Globally optimal control of hybrid chilled water plants integrated with small-scale thermal energy storage for energy-efficient operation

The integration of thermal energy storage in chilled water systems is an effective way to improve energy effi-ciency and is essential for achieving carbon emission reduction. However, the commonly used large-scale thermal energy storage needs significantly larger space, which hinders the wide application of thermal storage in large number of existing buildings. Unlike previous studies, this study integrated a small-scale stratified chilled water storage tank into chilled water plants and proposed a global optimal control strategy to enhance the overall system energy performance. The proposed strategy determines the optimal settings of stratified chilled water storage tank charging/discharging flow rate, chilled water supply temperature, and the number of chillers in order to minimize the daily energy consumption of the chilled water plants under varying load conditions.

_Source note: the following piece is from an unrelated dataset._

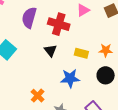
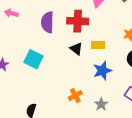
yellow rectangle: (81, 53) -> (98, 45), moved
orange cross: (38, 96) -> (75, 96), turned 32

The stratified chilled water storage tank was modelled as a "virtual chiller" to quantify the energy consumption related to the charging/discharging. Multiple charging/discharging cycles were controlled for optimal chiller loading. The proposed control strategy was evaluated in a simulated complex central chilled water plant. The results show that the proposed optimal control strategy can save the daily energy consumption of the central chilled water plant by 4.35-7.67%, 2.10-3.90%, and 2.30-5.15% in three typical weather conditions.